Пока государь заседал с посланником и Годуновым наедине, он полдня развозил гостинцы от него со словами внимания главе московской купеческой гильдии, на большое подворье, и по дворам других торговых воротил, прибывших по случаю в Москву ради общего насущного решения с Волги, Ладоги и самого Приморья Холмогорского… Всех их государь по отдельности выслушал, и приглашал явиться вместе, после нынешних переговоров.

Сознавая, что день завтра с самого рассвета предстоит безумный, он решил не откладывать, и забрал с собой кулёк изюму из тут же приготовленных запасов. И криночку орехов тёртых греческих в дивном молоке миндальном. И ещё горсть засахаренных груш вперемешку с вишнями и финиками в присыпке кардамонной. Брать ему из довольства не воспрещалось ничего, всё выдавалось по первому требованию, только ключником заносилось в расходную докладную. Можно было б придумать ещё чего к гостинцам, но Федька вовремя спохватился, что не своим делом озаботился на сей раз, и уж верно столом их семейным занимаются сватьи. И всё же воротился взять ещё целых три лимона. Ключник погудел себе под нос, внося сию потраву в свой отчёт.


Как всегда перед послами, кравчий во первых рядах выставлял себя ответственным за царское лицо, причём – прямо и безо всякого иносказания. Федька разоделся в прах, сверкая так в зажигаемых всюду покоевых фонарях и лампадах, что глаза слепило, отражаясь искрами и вспышками в цветных слюдяных оконцах, позолоте утвари и, волнуя пламя свечей, проносился по дышащему пространству дворца подобно той самой Птице-Жар… И Арсения, конечно, нарядил сообразно, поручив во время всего застолья быть неподалёку от входа в трапезную, на всякий случай обретаясь не слишком заметно среди многочисленной прислуги, облачённой по случаю пира богаче иных дворян, и за всем там наблюдать.

Перед самым царским выходом удалось переговорить с воеводой с глазу на глаз, отойдя в сторонку от прочих ближних опричных и земских, приглашённых к обеду стольников. Вернее бы сказать, из уст в уста и с уха на ухо – за ними постоянно следили, конечно… Кратко доложил, что речь с посланником наедине у государя в Крестовой шла о Нарве, бухте святого Николая, о делах торговых, и о намерении в путанице сей разобраться совместными стараниями, и по завершении Висковатого со старшим Щелкановым43 туда позвали, и оба с мордами красными выкатились, как в бане перебрав, а более ему добавить нечего – слыхал начало да конец видал.

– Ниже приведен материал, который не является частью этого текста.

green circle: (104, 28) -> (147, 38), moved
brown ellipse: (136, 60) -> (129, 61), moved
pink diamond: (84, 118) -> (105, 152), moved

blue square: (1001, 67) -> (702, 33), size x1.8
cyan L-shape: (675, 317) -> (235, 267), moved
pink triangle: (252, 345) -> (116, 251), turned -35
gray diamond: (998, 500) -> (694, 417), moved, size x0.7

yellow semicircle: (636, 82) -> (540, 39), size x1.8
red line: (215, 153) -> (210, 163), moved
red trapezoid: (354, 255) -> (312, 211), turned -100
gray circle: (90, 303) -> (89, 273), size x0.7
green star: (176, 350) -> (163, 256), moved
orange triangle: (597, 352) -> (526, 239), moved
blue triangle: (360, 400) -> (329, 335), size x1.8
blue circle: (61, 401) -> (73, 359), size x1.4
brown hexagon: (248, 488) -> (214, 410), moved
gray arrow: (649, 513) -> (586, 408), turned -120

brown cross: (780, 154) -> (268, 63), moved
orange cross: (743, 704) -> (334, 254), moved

Воевода, хмурясь, усмехнулся.

– А государь что?

– Зримо тягостно вздыхает…

– К Афанасию он сегодня же?

– Да, как англичан проводим.

– Тебя берут?

– Пока что был приказ после стола не отлучаться.

– Примечай там…

– Без надобности упреждать, помню: муха не свистнет, мышь не шмыгнёт.

Воевода кивнул, довольный его деловитой вдумчивостью в их недавний уговор. Согласно ему, передавал Федька отцу всякое слово и впечатление, что успевал заметить в государевых покоях, всех посетителей, просителей и посыльных, при которых ему доводилось рядом с государем быть, вплоть до пустяка малого. То же касалось и его поручений, и встреч разных, где бы то ни было. Ты, Федя, упоминай и излагай что было, кто как поглядел, худо, добро ли ответил, а уж что безделка, а что полезно, разберёмся, каждые раз повторял наказ воевода. Ныне, как и во все времена – кто более сведущ, тот и в прибытке.


За столом с государем рядом был царевич Иван, со своим кравчим за креслом и дядькой-боярином с ближними стольниками за косым столом44 малым, да старшие думные посольские дьяки, конечно, за другим столом. Английские посланники, главные гости на этом обеде, и их доверенные сановники занимали всё левое от царя крыло. Изобилие яств и пития, вдесятеро излишние для невеликого такого собрания, присутствие царского сына, и доносящиеся из некого отдаления, с хоров, беззаботные бойкие бубенцы, рожки, жалейки и гусли навевали ход бесед застольных лёгкий и благорасположительный. Таковой его и повёл, после торжественного приветствия взаимного хозяев и гостей, Иоанн, соблаговолив даже вина испить первою чашей наравне с прочими. За каждым гостем чашник стоял и ухаживал особо, а подавальщики, носясь бесшумно, ловко красиво раздавали приносимые кушанья по блюдам, перед тем пронося их высоко напоказ под торжественное объявление распорядителя пира.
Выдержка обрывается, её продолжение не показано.